T'heydinn or T'heydinne (التهيدين, variously also called Al Batt Likbir and Al Rasm) is a Moorish epic ensemble of Mauritania. It is an important literary and artistic manifestation of the Hassaniya language and was, in 2011, added to the UNESCO's Intangible Cultural Heritage List.

== Origins ==
The T’heydinn dates back to the 17th century and contains dozens of poems that praise the exploits of Moorish emirs and sultans and narrates events and traditions that trace the social, cultural and historical evolution of the Moors. The T'heydinn talk of the intermingling of the two main elements of Moorish society today, the Beni Hassan, the descendants of the Beni Hilal who migrated from the Arabian Peninsula, and the Sanhaja, the ancient Berber inhabitants of the Maghreb. It is performed by griots (or iggawen in Hassaniya) who are singers who have acquired their art by directly imitating the musical talents of their ancestors.

== Griots ==
The T'heydinn is an oral history of each Moorish tribe which is recited and handed down the generations by the tribe's griots through music and poetry. In traditional Moorish society, each tribe maintained its griots on a gabdh, a kind of lifelong annual pension.

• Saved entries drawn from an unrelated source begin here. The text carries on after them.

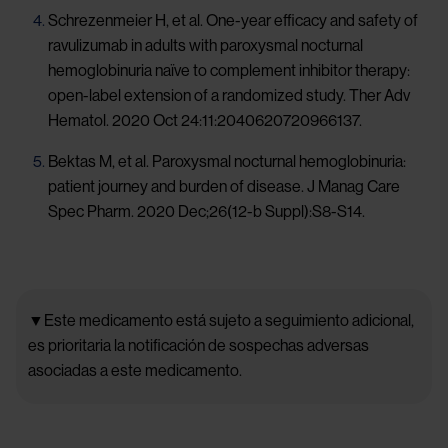
Schrezenmeier H, et al. One-year efficacy and safety of
ravulizumab in adults with paroxysmal nocturnal
hemoglobinuria naïve to complement inhibitor therapy:
open-label extension of a randomized study. Ther Adv
Hematol. 2020 Oct 24:11:2040620720966137.
Bektas M, et al. Paroxysmal nocturnal hemoglobinuria:
patient journey and burden of disease. J Manag Care
Spec Pharm. 2020 Dec;26(12-b Suppl):S8-S14.
▼Este medicamento está sujeto a seguimiento adicional,
es prioritaria la notificación de sospechas adversas
asociadas a este medicamento.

Changes in lifestyle have meant this no longer the case and the T'heydin is today an endangered oral culture. Most of the griots today are elderly, with rapidly diminishing numbers and very few youngsters show an interest in taking up the griots lifestyle. The T'heydin is an oral tradition that is handed down the generations through the imitation of the musical talents of the ancestors and is performed on festive occasions with musical accompaniment. The griots live in all regions of Mauritania, although some regions are better known for their griot families. The regions of Hodh, Tagant-Assaba, Trarza-Brakna and Adrar are particularly well known for its griots. The population of griots is currently estimated to stand at over a thousand.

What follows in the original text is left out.